● **Requirement**
Please report every line from the material that contains the word "media".

● **Source material**
......
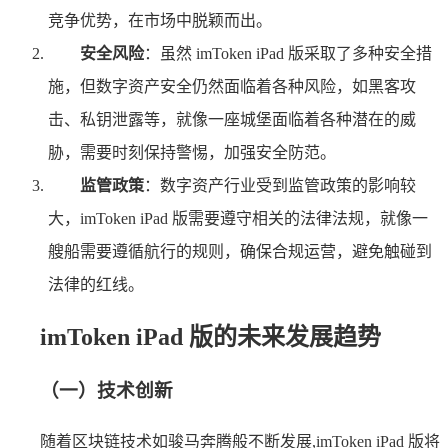
竞争优势，在市场中脱颖而出。
安全风险
：虽然 imToken iPad 版采取了多种安全措
施，但数字资产安全仍然面临着各种风险，如黑客攻
击、私钥泄露等，就像一座城堡面临着各种潜在的威
胁，需要时刻保持警惕，加强安全防范。
监管政策
：数字资产行业受到监管政策的影响较
大，imToken iPad 版需要遵守相关的法律法规，就像一
艘船需要遵循航行的规则，确保合规运营，避免触碰到
法律的红线。
imToken iPad 版的未来发展趋势
（一）技术创新
随着区块链技术如骏马奔腾般不断发展,imToken iPad 版将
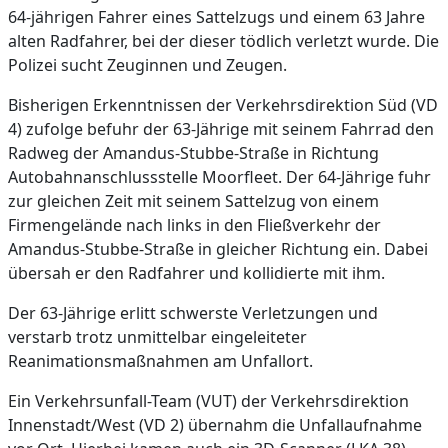
64-jährigen Fahrer eines Sattelzugs und einem 63 Jahre
alten Radfahrer, bei der dieser tödlich verletzt wurde. Die
Polizei sucht Zeuginnen und Zeugen.
Bisherigen Erkenntnissen der Verkehrsdirektion Süd (VD
4) zufolge befuhr der 63-Jährige mit seinem Fahrrad den
Radweg der Amandus-Stubbe-Straße in Richtung
Autobahnanschlussstelle Moorfleet. Der 64-Jährige fuhr
zur gleichen Zeit mit seinem Sattelzug von einem
Firmengelände nach links in den Fließverkehr der
Amandus-Stubbe-Straße in gleicher Richtung ein. Dabei
übersah er den Radfahrer und kollidierte mit ihm.
Der 63-Jährige erlitt schwerste Verletzungen und
verstarb trotz unmittelbar eingeleiteter
Reanimationsmaßnahmen am Unfallort.
Ein Verkehrsunfall-Team (VUT) der Verkehrsdirektion
Innenstadt/West (VD 2) übernahm die Unfallaufnahme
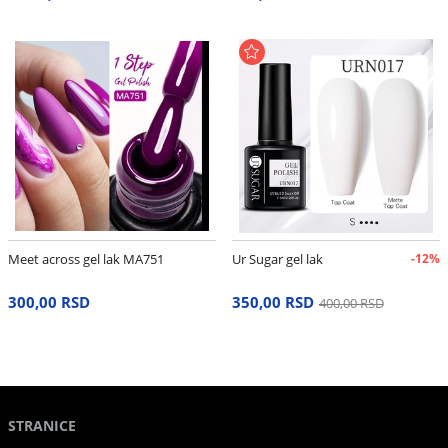
Meet across gel lak MA751
Ur Sugar gel lak
-12%
300,00 RSD
350,00 RSD
400,00 RSD
STRANICE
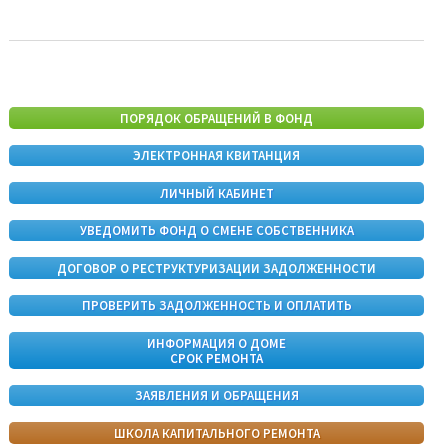
ПОРЯДОК ОБРАЩЕНИЙ В ФОНД
ЭЛЕКТРОННАЯ КВИТАНЦИЯ
ЛИЧНЫЙ КАБИНЕТ
УВЕДОМИТЬ ФОНД О СМЕНЕ СОБСТВЕННИКА
ДОГОВОР О РЕСТРУКТУРИЗАЦИИ ЗАДОЛЖЕННОСТИ
ПРОВЕРИТЬ ЗАДОЛЖЕННОСТЬ И ОПЛАТИТЬ
ИНФОРМАЦИЯ О ДОМЕ
СРОК РЕМОНТА
ЗАЯВЛЕНИЯ И ОБРАЩЕНИЯ
ШКОЛА КАПИТАЛЬНОГО РЕМОНТА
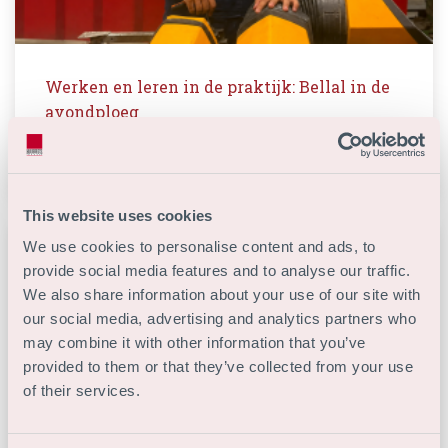
Werken en leren in de praktijk: Bellal in de
avondploeg
Read more
This website uses cookies
We use cookies to personalise content and ads, to
provide social media features and to analyse our traffic.
We also share information about your use of our site with
our social media, advertising and analytics partners who
may combine it with other information that you’ve
provided to them or that they’ve collected from your use
of their services.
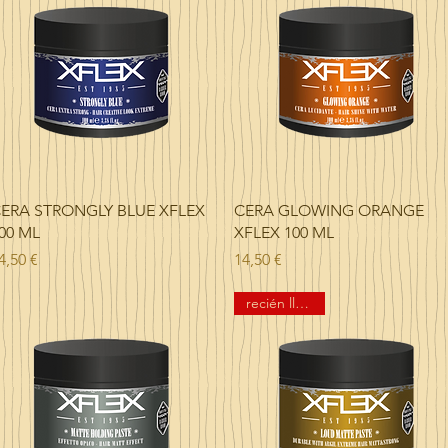
Vista rápida
Vista rápida
ERA STRONGLY BLUE XFLEX
CERA GLOWING ORANGE
00 ML
XFLEX 100 ML
recio
Precio
4,50 €
14,50 €
recién llegado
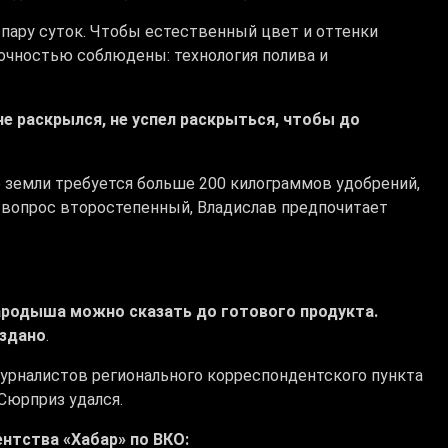
 пару суток. Чтобы естественный цвет и оттенки
точностью соблюдены: технология полива и
не раскрылся, не успел раскрыться, чтобы до
 земли требуется больше 200 килограммов удобрений,
й вопрос второстепенный, Владислав предпочитает
зародыша можно сказать до готового продукта.
оздано
.
 журналистов регионального корреспондентского пункта
Сюрприз удался.
нтства «Хабар» по ВКО:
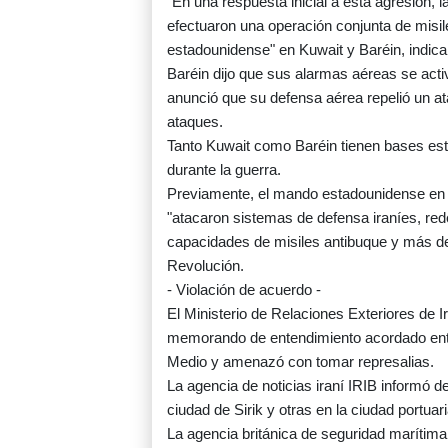
"En una respuesta inicial a esta agresión,
efectuaron una operación conjunta de misil
estadounidense" en Kuwait y Baréin, indic
Baréin dijo que sus alarmas aéreas se act
anunció que su defensa aérea repelió un ata
ataques.
Tanto Kuwait como Baréin tienen bases est
durante la guerra.
Previamente, el mando estadounidense en 
"atacaron sistemas de defensa iraníes, rede
capacidades de misiles antibuque y más d
Revolución.
- Violación de acuerdo -
El Ministerio de Relaciones Exteriores de 
memorando de entendimiento acordado entr
Medio y amenazó con tomar represalias.
La agencia de noticias iraní IRIB informó d
ciudad de Sirik y otras en la ciudad portua
La agencia británica de seguridad marítim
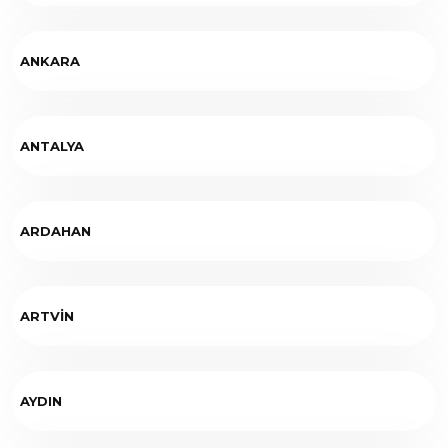
ANKARA
ANTALYA
ARDAHAN
ARTVİN
AYDIN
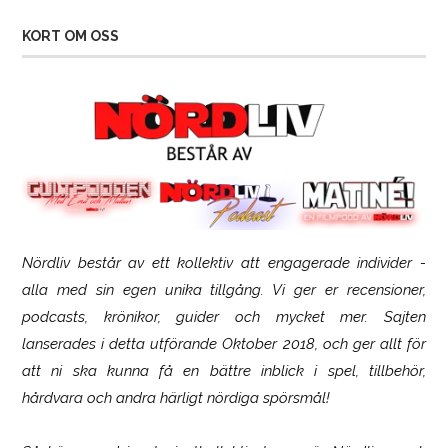
KORT OM OSS
Nördliv består av ett kollektiv att engagerade individer -
Logitech G316 X 98
alla med sin egen unika tillgång. Vi ger er recensioner,
podcasts, krönikor, guider och mycket mer. Sajten
lanserades i detta utförande Oktober 2018, och ger allt för
att ni ska kunna få en bättre inblick i spel, tillbehör,
hårdvara och andra härligt nördiga spörsmål!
......
● **Answer for the task**
provide social media features and to analyse our traffic.
our social media, advertising and analytics partners who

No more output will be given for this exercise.